With a maximum of seven games remaining in his career, Tebow's status as SEC and college football legend is secure. As a freshman, he played an integral role in Florida's national championship. As a sophomore, he set the NCAA record for most rushing touchdowns by a quarterback in a season and won the Heisman Trophy. Last year, he carried Florida to the SEC and national titles. As a senior, all of those prizes are again well within his grasp.

He has burned himself indelibly into the game's lore.

"Really, how many other SEC players would they ever talk about the old joke about ‘Chuck Norris wears Tim Tebow pajamas'?" asked Richard Scott, author of "SEC Football," a history of the conference. "He's taken on that folk hero status."

The praise mostly centers on Tebow's versatility, leadership and winning mentality. Dye notes that there have been players who passed better or were faster than Tebow.

However, "the combination of size, speed and intelligence and toughness and competitiveness and leadership and all of the qualities, when you put them together, I've never seen anybody better," said Dye, who coached one Heisman Trophy winner, Bo Jackson, and against two others in the SEC, including Georgia's Herschel Walker. "He's just got it all."

Some interviewed wouldn't cross the line to say Tebow is the best player in conference history.

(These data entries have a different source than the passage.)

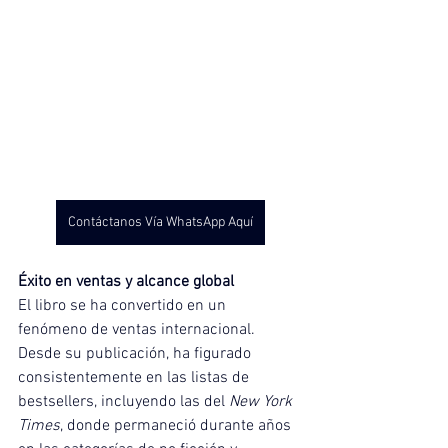
Contáctanos Vía WhatsApp Aquí
Éxito en ventas y alcance global
El libro se ha convertido en un 
fenómeno de ventas internacional. 
Desde su publicación, ha figurado 
consistentemente en las listas de 
bestsellers, incluyendo las del 
New York 
Times
, donde permaneció durante años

They noted the difficulty and even unfairness of comparing players across eras and at different positions. Also, as Dietzel noted, "We've had some great players in the Southeastern Conference before you and I got involved."

However, Dietzel, former Georgia coach Vince Dooley and others were more than willing to get quite close to the line.

Said Dooley, echoing Dye's assessment, "Competitive, leader, football player, athlete, student, character, spiritual – I've seen some that are better in certain phases, but there's never been one as complete as he is."

Tebow's hard-nosed style has won Cannon's admiration.

"I can say this without fail," Cannon said. "Inside the 20-yard line, he has the greatest knack for getting in the end zone through physical ability since (1956 Heisman Trophy winner and pro football hall of famer) Paul Hornung, and I saw some great ones between Hornung and Tebow."

Cannon had an interesting insight into Tebow's running form.

"Tebow has a unique way of tackling his tackler," he said. "He stops their momentum with the helmet and the shoulder pads and hits on the rise. As he rises with his leg strength, he just walks away from them."

As an SEC official, Bobby Gaston shared the field with Walker in his first game as a freshman, when Walker famously steamrolled Tennessee's Bill Bates on his way to his first of 52 career touchdowns. Gaston was a 50-year employee of the SEC, as an official, then as an observer and finally as coordinator of officials until his retirement in 2006. That tenure covered, among others, Cannon, Joe Namath, Pat Sullivan, Archie Manning, Walker, Reggie White, Jackson and Peyton Manning.

Walker rated first with Gaston until Tebow.

"Where most other players are special in one thing – Herschel in running – and things of that nature, [Tebow] has the combination of it all," Gaston said. "He certainly is something special, something that I don't know that I've ever seen from a football player from that standpoint."

His record as a starter -- 29-5 going into the Gators' clash with Georgia Saturday in Jacksonville – along with moments such as the SEC championship victory over Alabama and BCS title game win over Oklahoma last year, perhaps give him the most credence among the experts.

"He's not a stylish player," Dooley said. "He's his own. But all I can see is results of taking a team down the field when he has to and finding ways to get it done, and he's done that in championship games."

Cannon will give Tebow's career time to breathe before making a verdict on where he stands. But he'll keep watching.

"I've followed him since the day he got on the varsity down there," Cannon said. "He's been a pleasure to watch."